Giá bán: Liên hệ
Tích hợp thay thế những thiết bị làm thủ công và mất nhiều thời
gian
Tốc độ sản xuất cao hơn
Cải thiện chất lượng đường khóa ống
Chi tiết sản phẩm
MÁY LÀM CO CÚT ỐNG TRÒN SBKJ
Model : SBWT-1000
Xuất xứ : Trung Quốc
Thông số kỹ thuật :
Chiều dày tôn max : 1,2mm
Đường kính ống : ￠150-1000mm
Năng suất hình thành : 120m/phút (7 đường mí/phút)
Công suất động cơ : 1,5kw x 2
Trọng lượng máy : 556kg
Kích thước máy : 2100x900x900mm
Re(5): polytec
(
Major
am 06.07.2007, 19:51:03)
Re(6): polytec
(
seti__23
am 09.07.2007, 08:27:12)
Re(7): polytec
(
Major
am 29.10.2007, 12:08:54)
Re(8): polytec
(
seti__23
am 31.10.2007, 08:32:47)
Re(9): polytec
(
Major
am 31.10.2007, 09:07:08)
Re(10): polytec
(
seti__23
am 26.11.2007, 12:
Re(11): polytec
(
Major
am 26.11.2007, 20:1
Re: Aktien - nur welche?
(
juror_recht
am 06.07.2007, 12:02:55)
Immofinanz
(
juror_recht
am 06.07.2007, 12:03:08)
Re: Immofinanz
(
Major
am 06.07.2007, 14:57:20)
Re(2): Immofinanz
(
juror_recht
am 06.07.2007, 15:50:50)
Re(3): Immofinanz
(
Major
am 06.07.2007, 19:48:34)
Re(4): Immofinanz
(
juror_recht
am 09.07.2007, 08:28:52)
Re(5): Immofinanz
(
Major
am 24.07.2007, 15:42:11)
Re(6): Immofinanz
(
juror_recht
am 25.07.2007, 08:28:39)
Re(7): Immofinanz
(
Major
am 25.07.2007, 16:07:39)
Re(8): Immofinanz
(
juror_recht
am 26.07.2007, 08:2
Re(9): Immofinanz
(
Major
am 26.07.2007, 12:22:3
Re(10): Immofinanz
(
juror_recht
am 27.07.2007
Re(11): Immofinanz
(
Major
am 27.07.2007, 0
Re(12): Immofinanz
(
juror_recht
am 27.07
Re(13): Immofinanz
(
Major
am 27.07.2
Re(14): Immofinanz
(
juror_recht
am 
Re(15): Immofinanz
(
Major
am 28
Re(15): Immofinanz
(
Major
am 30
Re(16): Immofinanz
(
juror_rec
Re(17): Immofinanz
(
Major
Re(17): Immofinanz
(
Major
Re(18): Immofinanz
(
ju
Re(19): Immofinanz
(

...

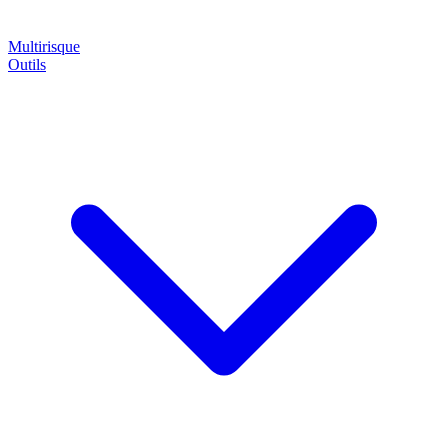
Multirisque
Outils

● Problem statement: Find the lines in the data that include "suất", then copy each of them.

● Task result:
Năng suất hình thành : 120m/phút (7 đường mí/phút)
Công suất động cơ : 1,5kw x 2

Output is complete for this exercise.